▶ What needs to be done: Leaving out the pictures, restate each record below word for word.

___

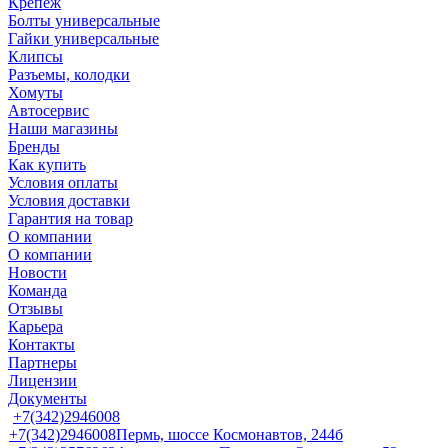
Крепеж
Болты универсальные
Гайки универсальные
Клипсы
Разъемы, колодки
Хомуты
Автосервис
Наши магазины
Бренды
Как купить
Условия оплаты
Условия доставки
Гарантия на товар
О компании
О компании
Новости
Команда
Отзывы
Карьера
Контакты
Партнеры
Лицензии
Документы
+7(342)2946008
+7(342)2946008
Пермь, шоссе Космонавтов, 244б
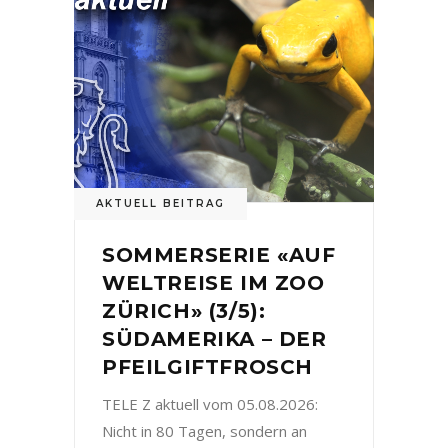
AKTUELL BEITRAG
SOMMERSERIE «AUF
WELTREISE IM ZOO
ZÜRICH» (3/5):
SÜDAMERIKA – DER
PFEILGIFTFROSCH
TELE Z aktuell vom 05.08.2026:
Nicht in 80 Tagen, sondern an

___

▶ Your solution:
Крепеж
Болты универсальные
Гайки универсальные
Клипсы
Разъемы, колодки
Хомуты
Автосервис
Наши магазины
Бренды
Как купить
Условия оплаты
Условия доставки
Гарантия на товар
О компании
О компании
Новости
Команда
Отзывы
Карьера
Контакты
Партнеры
Лицензии
Документы
+7(342)2946008
+7(342)2946008
Пермь, шоссе Космонавтов, 244б
AKTUELL BEITRAG
SOMMERSERIE «AUF
WELTREISE IM ZOO
ZÜRICH» (3/5):
SÜDAMERIKA – DER
PFEILGIFTFROSCH
TELE Z aktuell vom 05.08.2026:
Nicht in 80 Tagen, sondern an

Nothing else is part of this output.